_AIM OF THE EXERCISE_: Tally up the lines below that contain the word "logo" and give the total alone.

|---|

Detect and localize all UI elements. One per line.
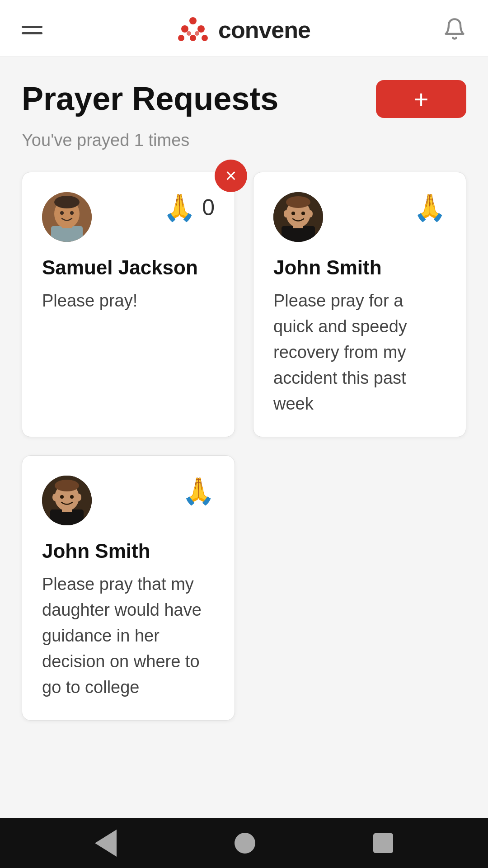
svg-rect-9 (51, 226, 83, 242)
card-message-samuel: Please pray! (42, 288, 215, 314)
svg-point-6 (187, 31, 191, 36)
prayer-cards-grid: × (22, 172, 466, 721)
svg-point-28 (55, 480, 79, 491)
svg-point-5 (202, 35, 208, 41)
pray-count-samuel: 0 (202, 194, 215, 221)
hamburger-menu-icon[interactable] (22, 26, 42, 34)
card-name-samuel: Samuel Jackson (42, 256, 215, 279)
prayer-card-john-1: 🙏 John Smith Please pray for a quick and… (253, 172, 466, 437)
svg-point-3 (178, 35, 184, 41)
pray-hands-icon: 🙏 (163, 192, 196, 223)
back-button[interactable] (95, 830, 117, 857)
svg-point-13 (60, 211, 64, 215)
prayer-card-samuel: × (22, 172, 235, 437)
logo-text: convene (218, 16, 310, 43)
pray-hands-icon-john-2: 🙏 (182, 476, 215, 506)
svg-point-22 (291, 212, 295, 215)
avatar-john-1 (273, 192, 323, 242)
back-triangle-icon (95, 830, 117, 857)
card-name-john-2: John Smith (42, 540, 215, 562)
notifications-bell-icon[interactable] (443, 17, 466, 42)
svg-point-4 (190, 35, 196, 41)
svg-point-21 (308, 210, 313, 217)
svg-point-30 (77, 494, 81, 501)
delete-card-button[interactable]: × (215, 160, 247, 192)
pray-hands-icon-john-1: 🙏 (413, 192, 446, 223)
page-header: Prayer Requests + (22, 80, 466, 118)
home-circle-icon (235, 833, 255, 854)
card-top-john-2: 🙏 (42, 476, 215, 525)
bottom-navigation (0, 818, 488, 868)
svg-rect-16 (282, 226, 315, 242)
prayed-count-text: You've prayed 1 times (22, 131, 466, 150)
main-content: Prayer Requests + You've prayed 1 times … (0, 57, 488, 818)
avatar-samuel (42, 192, 92, 242)
card-top-samuel: 🙏 0 (42, 192, 215, 242)
card-top-john-1: 🙏 (273, 192, 446, 242)
logo-dots-icon (175, 16, 211, 43)
svg-point-19 (286, 196, 310, 208)
recents-button[interactable] (373, 833, 393, 853)
logo-container: convene (175, 16, 310, 43)
card-message-john-2: Please pray that my daughter would have … (42, 571, 215, 700)
prayer-card-john-2: 🙏 John Smith Please pray that my daughte… (22, 455, 235, 721)
svg-point-1 (181, 25, 188, 33)
svg-rect-25 (50, 509, 84, 525)
svg-point-7 (195, 31, 199, 36)
app-header: convene (0, 0, 488, 57)
svg-point-23 (301, 212, 305, 215)
pray-icon-john-2[interactable]: 🙏 (182, 476, 215, 506)
card-name-john-1: John Smith (273, 256, 446, 279)
svg-point-29 (52, 494, 57, 501)
add-prayer-request-button[interactable]: + (376, 80, 466, 118)
svg-point-2 (197, 25, 205, 33)
svg-point-14 (70, 211, 74, 215)
page-title: Prayer Requests (22, 81, 278, 117)
pray-icon-samuel[interactable]: 🙏 0 (163, 192, 215, 223)
avatar-john-2 (42, 476, 92, 525)
svg-point-32 (70, 495, 74, 499)
svg-point-20 (284, 210, 288, 217)
recents-square-icon (373, 833, 393, 853)
svg-point-0 (189, 17, 197, 24)
home-button[interactable] (235, 833, 255, 854)
pray-icon-john-1[interactable]: 🙏 (413, 192, 446, 223)
card-message-john-1: Please pray for a quick and speedy recov… (273, 288, 446, 417)
svg-point-31 (60, 495, 64, 499)
svg-point-12 (54, 196, 80, 208)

|---|

_SOLVED EXERCISE_: 3